First human trial of new experimental Ebola vaccine begin

Oxford University scientists begin to immunise volunteers Hope to immunise 72 adults by the end of the month to trial the new jab A prime injection is followed by a booster to strengthen immune response The vaccine wassuccessfulin protecting primates against Ebola There are now at least three Ebola vaccines being trialled for safety

By Madlen Davies for MailOnline

Published: 10:08 EST, 6 January 2015 | Updated: 12:54 EST, 6 January 2015

The first human trials of a new Ebola vaccine are today underway, the latest step in attempts to halt the spread of the virus in West Africa.

Scientists at Oxford University have immunised the first healthy volunteers with a new drug, which they hope will protect people against the disease.

The World Health Organisation said today more than 8,100 people have now lost their lives to the virus, the majority in Guinea, Sierra Leone and Liberia.
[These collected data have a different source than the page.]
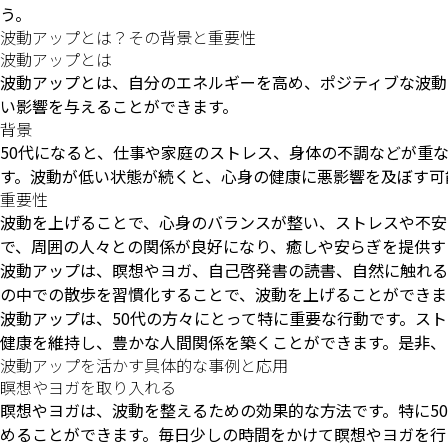
う。
波動アップとは？その背景と重要性
波動アップとは
波動アップとは、自分のエネルギーを高め、ポジティブな波動
い影響を与えることができます。
背景
50代になると、仕事や家庭のストレス、身体の不調などが重
す。波動が低い状態が続くと、心身の健康に悪影響を及ぼす可
重要性
波動を上げることで、心身のバランスが整い、ストレスや不安
で、周囲の人々との関係が良好になり、癒しや安らぎを提供す
波動アップは、瞑想やヨガ、自己啓発書の読書、自然に触れる
の中での散歩を習慣化することで、波動を上げることができま
波動アップは、50代の方々にとって特に重要な行動です。ス
健康を維持し、豊かな人間関係を築くことができます。是非、
波動アップを活かす具体的な事例と応用
瞑想やヨガを取り入れる
瞑想やヨガは、波動を整えるための効果的な方法です。特に5
めることができます。毎日少しの時間をかけて瞑想やヨガを行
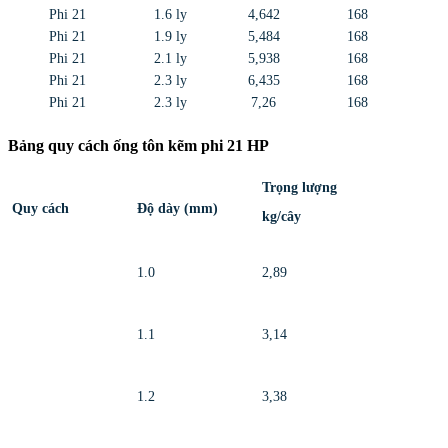
Phi 21
1.6 ly
4,642
168
Phi 21
1.9 ly
5,484
168
Phi 21
2.1 ly
5,938
168
Phi 21
2.3 ly
6,435
168
Phi 21
2.3 ly
7,26
168
Bảng quy cách ống tôn kẽm phi 21 HP
Trọng lượng
Quy cách
Độ dày
(mm)
kg/cây
1.0
2,89
1.1
3,14
1.2
3,38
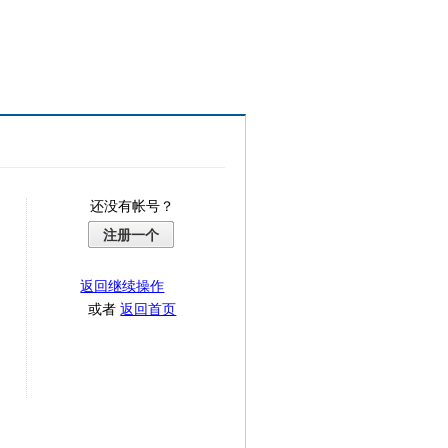
还没有帐号？
注册一个
返回继续操作
或者
返回首页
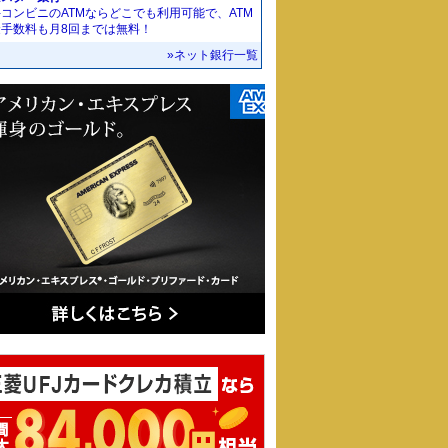
コンビニのATMならどこでも利用可能で、ATM
金手数料も月8回までは無料！
»ネット銀行一覧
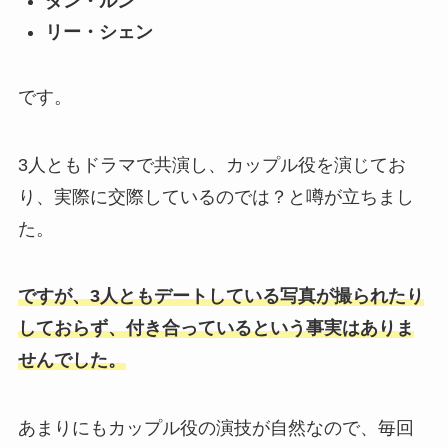
ダン・ルン
リー・シェン
です。
3人ともドラマで共演し、カップル役を演じてお
り、実際に交際しているのでは？と噂が立ちまし
た。
ですが、3人ともデートしている写真が撮られたり
しておらず、付き合っているという事実はありま
せんでした。
あまりにもカップル役の演技が自然なので、毎回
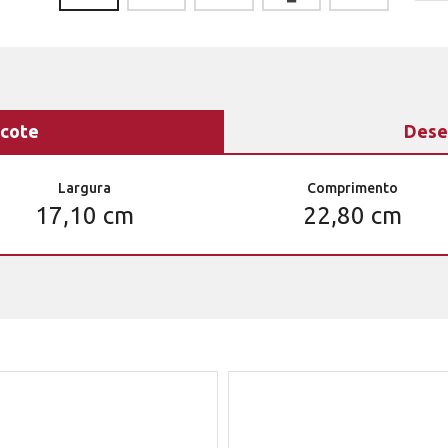
cote
Dese
Largura
Comprimento
17,10 cm
22,80 cm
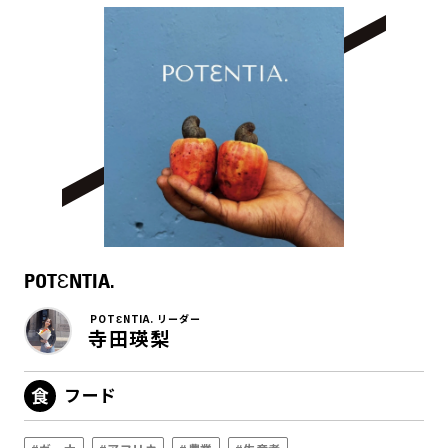
POTƐNTIA.
POTƐNTIA. リーダー
寺田瑛梨
フード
In September a separate trial was launched at the university, to test the effects of another potential vaccine.

The Oxford Vaccine Group, part of the University of Oxford Department of Paediatrics, aims to have vaccinated 72 healthy adult volunteers by the end of this month.

Oxford University scientists have begun immunising healthy volunteers in a trial of a new experimental Ebola vaccine. They hope to immunise 72 adults by the end of the month

The study involves a ‘prime-boost’ vaccine regime, meaning volunteers are given a first ‘prime’ injection to stimulate an initial immune response.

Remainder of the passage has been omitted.